References - Application Logging Guidelines

Owned by John Hall (Unlicensed)
Last updated: Mar 12, 2021

Overview

This document is intended for the technical audience building an integration with the ThreatConnect Platform. This document is most applicable to someone building a Python-based integration and provides guidelines for the logging you should include in your application.

Follow the steps in this document in the order provided in order to implement this configuration within your integration.

Application Logging Guidelines

Your in-platform integrations should make appropriate use of the TcEx Framework’s logging implementation. See this article for details on general use of the implementation.

The log data that you record should be relevant in general and should also provide you with sufficient information to properly troubleshoot your application should an issue arise. For instance, Info level should be able to provide general information but, in the case of an issue, Debug level should provide sufficient detail to help resolve issues.

In addition to generally implementing this functionality, the log levels of your messages should be robust in nature and should follow this scheme (which is listed hierarchically):

  • Critical - This should be used to log messages that indicate that your application cannot continue in a given state.

  • Error - This should be used to log messages that indicate that the functionality of your application is severely limited in a given state.

  • Warning - This should be used to log messages that indicate that the functionality of your application is limited in a minor way in a given state.

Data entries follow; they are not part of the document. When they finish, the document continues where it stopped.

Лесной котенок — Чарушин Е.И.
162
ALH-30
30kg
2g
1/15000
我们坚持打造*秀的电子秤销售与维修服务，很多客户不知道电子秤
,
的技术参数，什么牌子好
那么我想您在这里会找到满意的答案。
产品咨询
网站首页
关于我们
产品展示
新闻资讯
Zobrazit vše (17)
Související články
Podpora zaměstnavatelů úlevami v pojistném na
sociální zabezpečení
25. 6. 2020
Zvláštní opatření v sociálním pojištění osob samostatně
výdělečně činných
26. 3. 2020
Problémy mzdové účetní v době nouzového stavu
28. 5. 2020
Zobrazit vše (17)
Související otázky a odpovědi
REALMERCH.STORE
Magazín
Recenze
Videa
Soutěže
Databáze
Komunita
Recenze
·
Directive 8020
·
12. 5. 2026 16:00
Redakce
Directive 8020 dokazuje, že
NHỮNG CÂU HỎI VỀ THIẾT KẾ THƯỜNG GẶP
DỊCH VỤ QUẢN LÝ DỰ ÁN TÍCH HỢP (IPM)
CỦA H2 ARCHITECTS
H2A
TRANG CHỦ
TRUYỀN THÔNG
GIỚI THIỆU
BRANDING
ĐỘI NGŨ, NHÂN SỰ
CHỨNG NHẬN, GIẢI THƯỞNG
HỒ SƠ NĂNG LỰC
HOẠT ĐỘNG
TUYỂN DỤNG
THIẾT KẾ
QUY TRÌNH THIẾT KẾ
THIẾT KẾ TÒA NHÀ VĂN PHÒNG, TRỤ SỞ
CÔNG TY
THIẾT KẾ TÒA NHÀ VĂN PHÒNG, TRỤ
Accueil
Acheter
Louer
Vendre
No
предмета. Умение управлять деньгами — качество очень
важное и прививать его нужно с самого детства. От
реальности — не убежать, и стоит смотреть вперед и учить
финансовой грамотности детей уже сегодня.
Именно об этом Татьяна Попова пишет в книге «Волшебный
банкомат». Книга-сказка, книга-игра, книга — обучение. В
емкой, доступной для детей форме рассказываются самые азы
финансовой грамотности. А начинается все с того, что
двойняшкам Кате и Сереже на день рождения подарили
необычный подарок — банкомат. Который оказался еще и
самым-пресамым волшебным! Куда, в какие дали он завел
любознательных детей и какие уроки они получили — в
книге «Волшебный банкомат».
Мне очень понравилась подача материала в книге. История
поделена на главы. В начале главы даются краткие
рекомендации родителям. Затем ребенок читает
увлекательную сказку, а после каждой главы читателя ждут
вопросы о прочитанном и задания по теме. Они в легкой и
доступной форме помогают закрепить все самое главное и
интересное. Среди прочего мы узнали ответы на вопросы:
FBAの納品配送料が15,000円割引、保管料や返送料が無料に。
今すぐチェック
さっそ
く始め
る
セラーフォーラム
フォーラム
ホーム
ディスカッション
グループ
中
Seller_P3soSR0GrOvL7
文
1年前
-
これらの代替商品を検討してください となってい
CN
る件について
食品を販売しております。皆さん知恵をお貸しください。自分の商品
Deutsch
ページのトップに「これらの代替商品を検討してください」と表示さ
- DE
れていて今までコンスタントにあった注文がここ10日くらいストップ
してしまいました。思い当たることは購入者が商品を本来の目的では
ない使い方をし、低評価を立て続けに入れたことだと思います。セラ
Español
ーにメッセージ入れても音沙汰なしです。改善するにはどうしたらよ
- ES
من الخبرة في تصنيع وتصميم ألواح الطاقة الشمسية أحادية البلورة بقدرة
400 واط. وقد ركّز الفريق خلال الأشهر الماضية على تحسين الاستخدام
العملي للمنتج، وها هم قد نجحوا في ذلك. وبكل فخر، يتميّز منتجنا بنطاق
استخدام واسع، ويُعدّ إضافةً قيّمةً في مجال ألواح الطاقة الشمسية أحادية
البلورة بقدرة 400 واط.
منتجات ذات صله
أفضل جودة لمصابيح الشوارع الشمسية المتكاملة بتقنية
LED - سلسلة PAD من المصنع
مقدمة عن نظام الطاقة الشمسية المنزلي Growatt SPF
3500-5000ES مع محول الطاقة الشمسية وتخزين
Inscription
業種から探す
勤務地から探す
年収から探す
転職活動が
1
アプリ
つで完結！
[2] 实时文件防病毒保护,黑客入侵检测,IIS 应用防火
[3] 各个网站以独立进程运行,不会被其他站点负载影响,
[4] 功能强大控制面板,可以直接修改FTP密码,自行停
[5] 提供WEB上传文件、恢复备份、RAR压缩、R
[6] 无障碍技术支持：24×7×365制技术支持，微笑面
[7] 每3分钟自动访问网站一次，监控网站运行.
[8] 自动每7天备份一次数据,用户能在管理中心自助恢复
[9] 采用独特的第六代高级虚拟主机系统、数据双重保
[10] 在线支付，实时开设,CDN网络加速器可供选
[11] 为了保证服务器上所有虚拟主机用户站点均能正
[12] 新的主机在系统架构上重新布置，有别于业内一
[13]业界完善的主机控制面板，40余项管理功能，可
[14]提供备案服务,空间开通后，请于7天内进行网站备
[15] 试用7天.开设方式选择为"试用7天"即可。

  • Info - This should be used to log messages that indicate the current operation of your application and should generally provide an idea of success or failure. These messages should not be verbose in nature.

  • Debug - This should be used to log messages that indicate further detail about the current operation of your application. These messages may be verbose in nature and should provide sufficient detail to determine the state of the application at the time of the message.

The listing above is in priority order with Critical being the most restrictive logging level and Debug being the most relaxed level. The system will typically default to Warning level for jobs under normal circumstances. For example, setting the log level to Warning you will receive all messages for Warning and items listed above it.

In addition, you should never log any sensitive data on the platform (this includes any credentials or keys) directly. You may, however, log sufficiently masked versions of the sensitive data (but only if necessary).